## Mistakes I Have Made

This page is dedicated to the various mistakes that I have made using Stata. Learn from them! Have you made a mistake using Stata that you think others could learn from? Email me at djiboliz@gmail.com.

### expecting decimal operations to be exact

Stata (being a computer program) stores numbers in binary. There is no exact binary representation of decimals such as 0.1. Stata's default for storing
numbers is the float which has 7 digits of accuracy. It does calculations and comparisions to double accuracy, which is 16 digits. This means you can get
the following

. gen x = 0.1
. count if x == 0.1
0

To avoid this issue, you could store your numbers with decimal points as doubles.

. gen double n = 0.1
. count if n == 0.1
1

But this uses twice as much space to store, and you can't use this method if you are using variables that have been entered or created by someone else.
Instead, use the float function when doing comparaisons, which rounds numbers to float accuracy.

. count if float(x) == float(0.1)
1

### using `if varx` instead of `if varx == 1`

`if varx` evaluates to TRUE if *varx* is missing, so if *varx* is a binary
variable, your command will be executed for observations where *varx* is equal to 1 and
where it's missing. This is probably not what you want.

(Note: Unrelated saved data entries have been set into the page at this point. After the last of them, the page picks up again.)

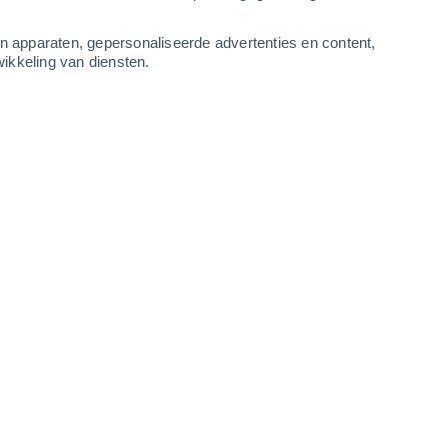
-
10
m/s
3
-
6
m/s
3
-
9
m/s
4
-
11
m/s
an apparaten, gepersonaliseerde advertenties en content,
ikkeling van diensten.
gustus
Zuiden
3 Zwak
r
15°
3
-
8 m/s
SPF:
6-10
Zuiden
2 Vrijwel geen
r
16°
3
-
7 m/s
SPF:
nee
Zuidoosten
1 Vrijwel geen
r
16°
2
-
6 m/s
SPF:
nee
Zuidoosten
0 Vrijwel geen
r
15°
2
-
5 m/s
SPF:
nee
Zuidoosten
0 Vrijwel geen
r
14°
1
-
3 m/s
SPF:
nee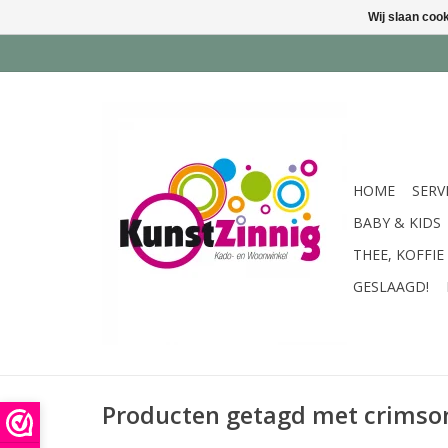
Wij slaan coo
HOME
SERV
BABY & KIDS
THEE, KOFFIE
GESLAAGD!
Producten getagd met crimson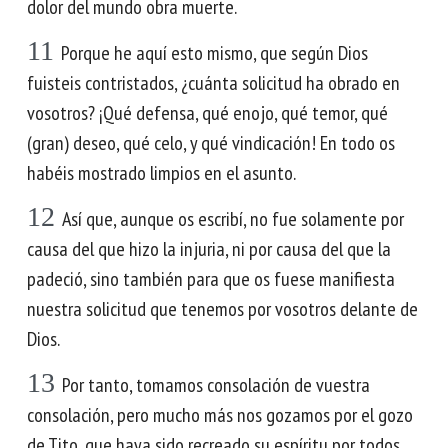
dolor del mundo obra muerte.
11
Porque he aquí esto mismo, que según Dios
fuisteis contristados, ¿cuánta solicitud ha obrado en
vosotros? ¡Qué defensa, qué enojo, qué temor, qué
(gran) deseo, qué celo, y qué vindicación! En todo os
habéis mostrado limpios en el asunto.
12
Así que, aunque os escribí, no fue solamente por
causa del que hizo la injuria, ni por causa del que la
padeció, sino también para que os fuese manifiesta
nuestra solicitud que tenemos por vosotros delante de
Dios.
13
Por tanto, tomamos consolación de vuestra
consolación, pero mucho más nos gozamos por el gozo
de Tito, que haya sido recreado su espíritu por todos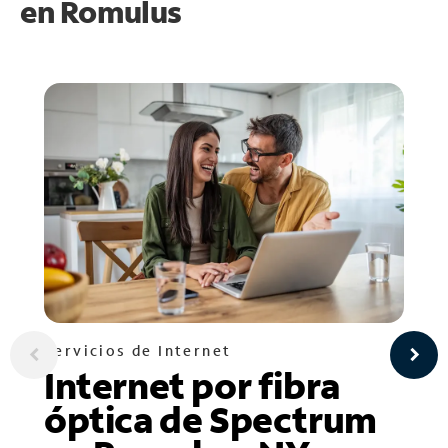
en
Romulus
Servicios de Internet
Internet por fibra
óptica de Spectrum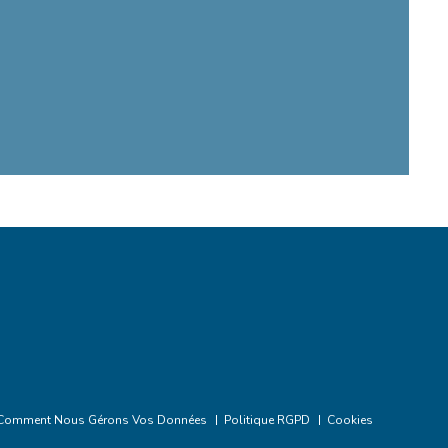
Comment Nous Gérons Vos Données
Politique RGPD
Cookies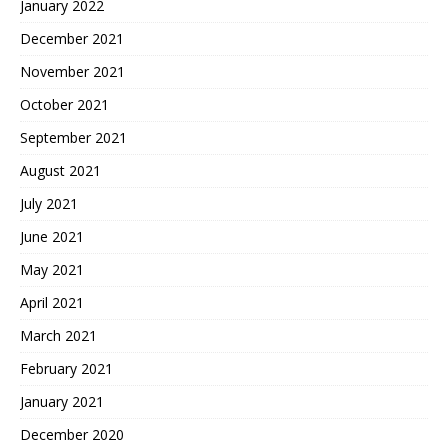
January 2022
December 2021
November 2021
October 2021
September 2021
August 2021
July 2021
June 2021
May 2021
April 2021
March 2021
February 2021
January 2021
December 2020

### using `if varx != .` instead of `if varx < . `

Later versions of Stata support extended missing values
such as `.a` and `.b` Some datasets use these extended missing values to differentiate between
different reasons why the value is missing (for example .a might mean "don't know" while .b means "not applicable.") All of these extended missing values are counted by Stata as being greater than any number so if you want to restrict your command to observations where *varx* is not missing, use `if varx < . ` to be safe. Similarily, if you want to
drop all observations where *varx* is missing, use `drop if varx >= .` instead of ` drop if varx == .`